* [Prompt] Within the material below, transcribe exactly the lines from the one holding "Kapolri, Ini Kisah Perjuangannya" through the one holding "Lihat Lainnya", keeping both ends and skipping the rest.

* [Records provided]
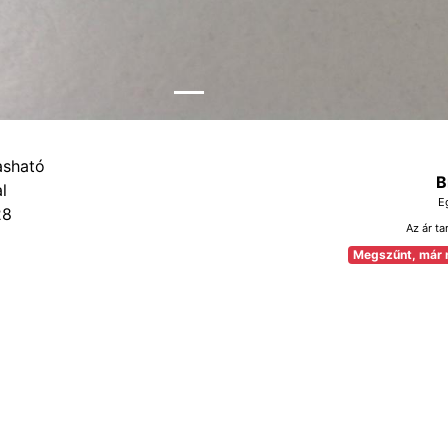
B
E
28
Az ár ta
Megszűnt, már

--

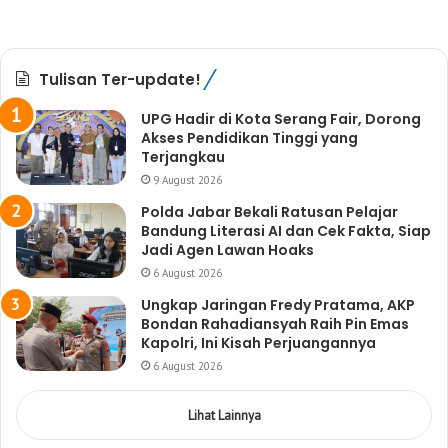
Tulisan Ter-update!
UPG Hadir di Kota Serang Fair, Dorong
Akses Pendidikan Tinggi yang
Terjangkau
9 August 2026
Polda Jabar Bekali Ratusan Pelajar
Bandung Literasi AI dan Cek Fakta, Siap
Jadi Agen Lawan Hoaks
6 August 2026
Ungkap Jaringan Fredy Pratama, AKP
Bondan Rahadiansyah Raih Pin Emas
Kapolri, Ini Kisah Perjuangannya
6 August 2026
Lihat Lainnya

--

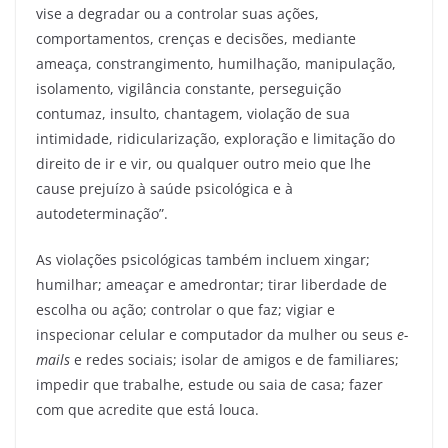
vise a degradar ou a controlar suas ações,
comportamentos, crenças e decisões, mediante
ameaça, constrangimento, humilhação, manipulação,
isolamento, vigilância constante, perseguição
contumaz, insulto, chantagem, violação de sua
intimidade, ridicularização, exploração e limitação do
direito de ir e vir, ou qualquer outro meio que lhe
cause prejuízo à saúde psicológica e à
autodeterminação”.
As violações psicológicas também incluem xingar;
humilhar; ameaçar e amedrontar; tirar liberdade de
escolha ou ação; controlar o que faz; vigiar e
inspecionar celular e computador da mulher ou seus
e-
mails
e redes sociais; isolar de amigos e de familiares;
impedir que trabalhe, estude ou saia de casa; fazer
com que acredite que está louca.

* [Expected answer]
Kapolri, Ini Kisah Perjuangannya
6 August 2026
Lihat Lainnya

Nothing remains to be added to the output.